Transcribe, starting at the line with "Königstraße 42" and ending at the line with "Hizmet alan memnun", every line of the material below exactly, but leave out the pictures and anything outside that span.
|---|
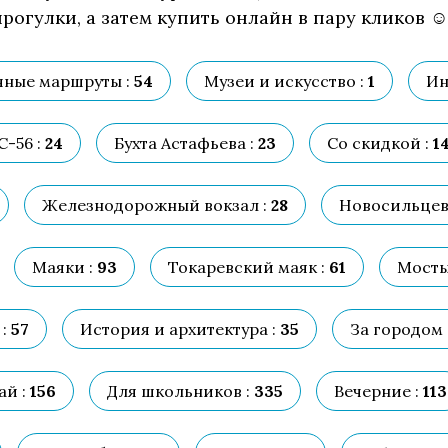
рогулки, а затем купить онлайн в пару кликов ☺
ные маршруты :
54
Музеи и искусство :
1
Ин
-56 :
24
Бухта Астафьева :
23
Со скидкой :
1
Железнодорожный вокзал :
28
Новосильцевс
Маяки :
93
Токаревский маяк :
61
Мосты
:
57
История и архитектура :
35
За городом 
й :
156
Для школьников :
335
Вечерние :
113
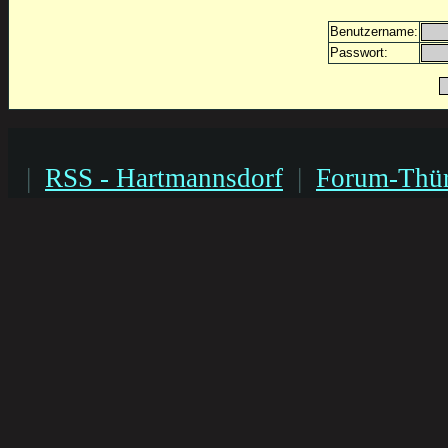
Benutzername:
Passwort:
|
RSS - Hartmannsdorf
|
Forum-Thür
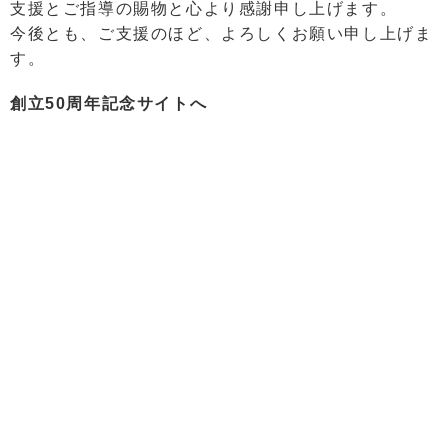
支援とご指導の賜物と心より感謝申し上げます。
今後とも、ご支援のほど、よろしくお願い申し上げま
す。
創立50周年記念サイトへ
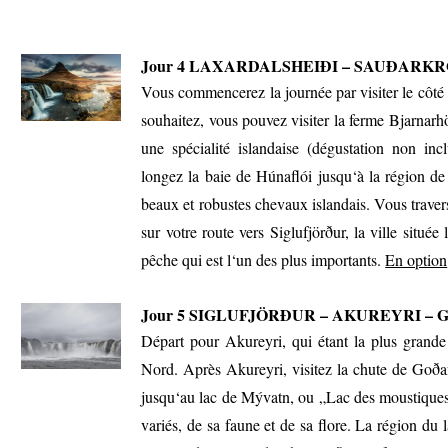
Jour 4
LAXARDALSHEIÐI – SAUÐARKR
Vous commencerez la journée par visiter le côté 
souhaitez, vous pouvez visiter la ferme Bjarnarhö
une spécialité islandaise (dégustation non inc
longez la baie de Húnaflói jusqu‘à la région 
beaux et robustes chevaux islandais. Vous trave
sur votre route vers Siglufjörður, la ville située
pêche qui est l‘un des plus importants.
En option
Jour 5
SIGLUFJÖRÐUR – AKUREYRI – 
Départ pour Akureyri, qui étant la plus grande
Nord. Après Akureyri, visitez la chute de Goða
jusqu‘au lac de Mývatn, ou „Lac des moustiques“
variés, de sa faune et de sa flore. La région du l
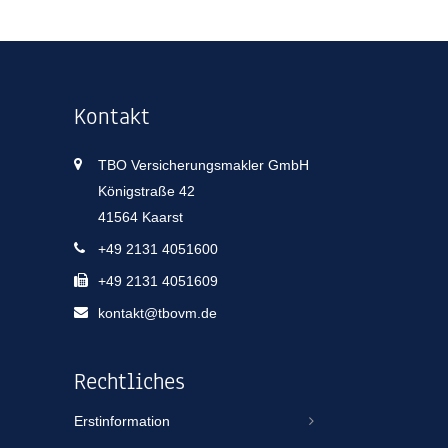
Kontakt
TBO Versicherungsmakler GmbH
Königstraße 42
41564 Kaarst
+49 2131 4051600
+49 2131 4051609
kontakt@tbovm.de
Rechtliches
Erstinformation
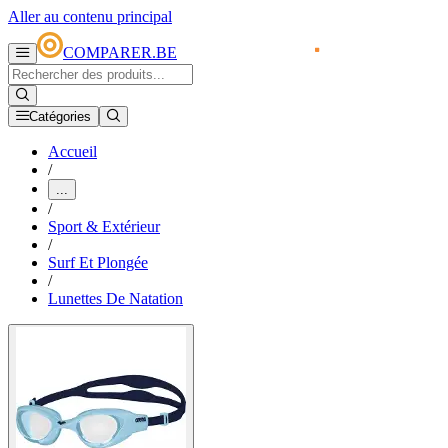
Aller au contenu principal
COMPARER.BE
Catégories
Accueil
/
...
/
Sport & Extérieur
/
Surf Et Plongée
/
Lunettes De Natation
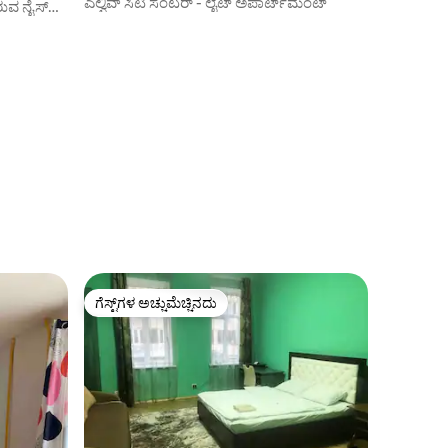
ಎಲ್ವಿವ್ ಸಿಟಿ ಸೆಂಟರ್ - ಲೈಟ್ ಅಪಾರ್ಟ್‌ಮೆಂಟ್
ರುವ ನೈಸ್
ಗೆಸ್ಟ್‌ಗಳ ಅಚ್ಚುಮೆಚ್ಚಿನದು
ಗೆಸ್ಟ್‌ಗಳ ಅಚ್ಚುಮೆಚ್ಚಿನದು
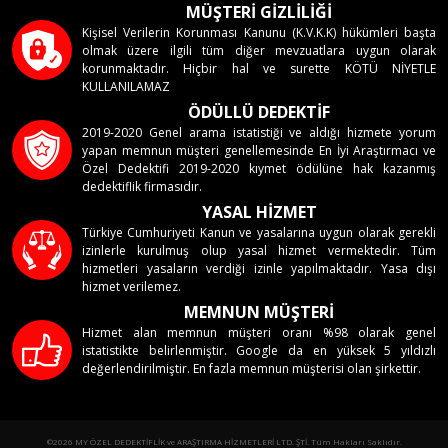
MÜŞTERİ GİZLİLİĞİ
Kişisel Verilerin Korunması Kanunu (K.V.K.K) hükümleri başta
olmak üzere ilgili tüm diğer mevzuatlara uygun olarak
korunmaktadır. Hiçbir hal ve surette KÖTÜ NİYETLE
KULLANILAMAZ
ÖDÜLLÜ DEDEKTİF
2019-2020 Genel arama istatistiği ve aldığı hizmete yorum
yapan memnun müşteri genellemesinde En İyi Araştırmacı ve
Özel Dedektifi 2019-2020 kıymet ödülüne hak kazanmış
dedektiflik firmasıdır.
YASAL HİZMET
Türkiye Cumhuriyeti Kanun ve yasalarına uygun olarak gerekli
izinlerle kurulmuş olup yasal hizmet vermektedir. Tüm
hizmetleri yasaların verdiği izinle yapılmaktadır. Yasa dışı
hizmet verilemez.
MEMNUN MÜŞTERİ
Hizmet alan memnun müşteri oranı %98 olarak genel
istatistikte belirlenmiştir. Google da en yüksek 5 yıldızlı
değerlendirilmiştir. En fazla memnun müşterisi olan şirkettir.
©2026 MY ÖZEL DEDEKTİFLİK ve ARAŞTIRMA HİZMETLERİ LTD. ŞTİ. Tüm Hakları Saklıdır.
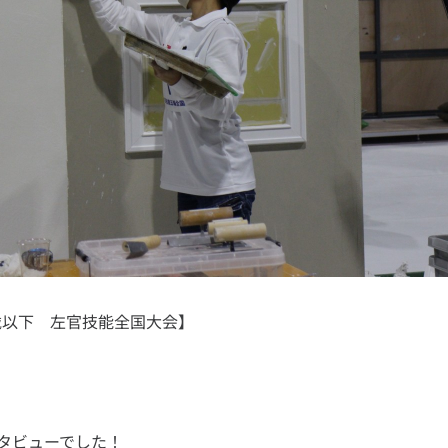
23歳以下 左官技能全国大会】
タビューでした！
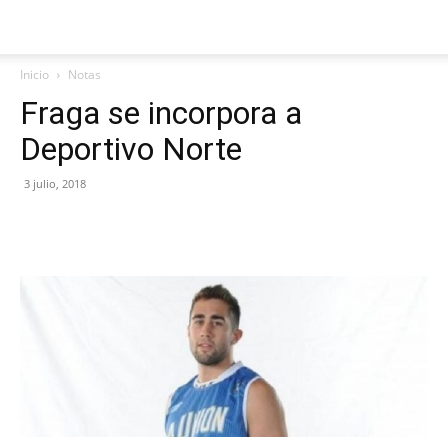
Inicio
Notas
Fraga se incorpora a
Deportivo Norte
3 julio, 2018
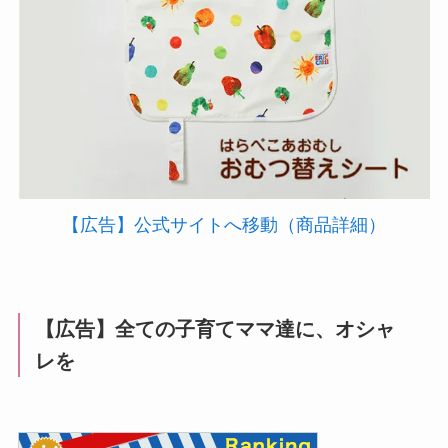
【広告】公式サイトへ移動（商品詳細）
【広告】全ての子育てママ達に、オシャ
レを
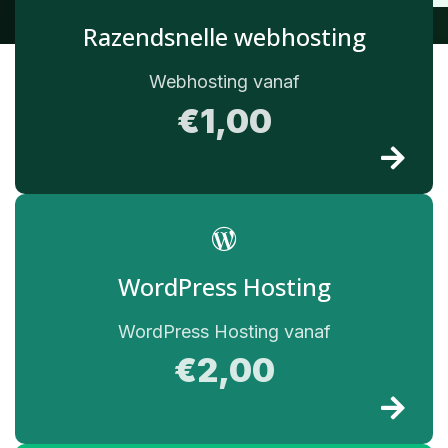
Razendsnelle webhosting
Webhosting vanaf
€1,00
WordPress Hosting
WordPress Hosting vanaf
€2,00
|---|
Exercise answer:
Königstraße 42
41564 Kaarst
+49 2131 4051600
+49 2131 4051609
kontakt@tbovm.de
Rechtliches
Erstinformation
Aller au contenu principal
COMPARER.BE
Catégories
Accueil
/
...
/
Sport & Extérieur
/
Surf Et Plongée
/
Lunettes De Natation
ಎಲ್ವಿವ್ ಸಿಟಿ ಸೆಂಟರ್ - ಲೈಟ್ ಅಪಾರ್ಟ್‌ಮೆಂಟ್
ರುವ ನೈಸ್
ಗೆಸ್ಟ್‌ಗಳ ಅಚ್ಚುಮೆಚ್ಚಿನದು
ಗೆಸ್ಟ್‌ಗಳ ಅಚ್ಚುಮೆಚ್ಚಿನದು
MÜŞTERİ GİZLİLİĞİ
Kişisel Verilerin Korunması Kanunu (K.V.K.K) hükümleri başta
olmak üzere ilgili tüm diğer mevzuatlara uygun olarak
korunmaktadır. Hiçbir hal ve surette KÖTÜ NİYETLE
KULLANILAMAZ
ÖDÜLLÜ DEDEKTİF
2019-2020 Genel arama istatistiği ve aldığı hizmete yorum
yapan memnun müşteri genellemesinde En İyi Araştırmacı ve
Özel Dedektifi 2019-2020 kıymet ödülüne hak kazanmış
dedektiflik firmasıdır.
YASAL HİZMET
Türkiye Cumhuriyeti Kanun ve yasalarına uygun olarak gerekli
izinlerle kurulmuş olup yasal hizmet vermektedir. Tüm
hizmetleri yasaların verdiği izinle yapılmaktadır. Yasa dışı
hizmet verilemez.
MEMNUN MÜŞTERİ
Hizmet alan memnun müşteri oranı %98 olarak genel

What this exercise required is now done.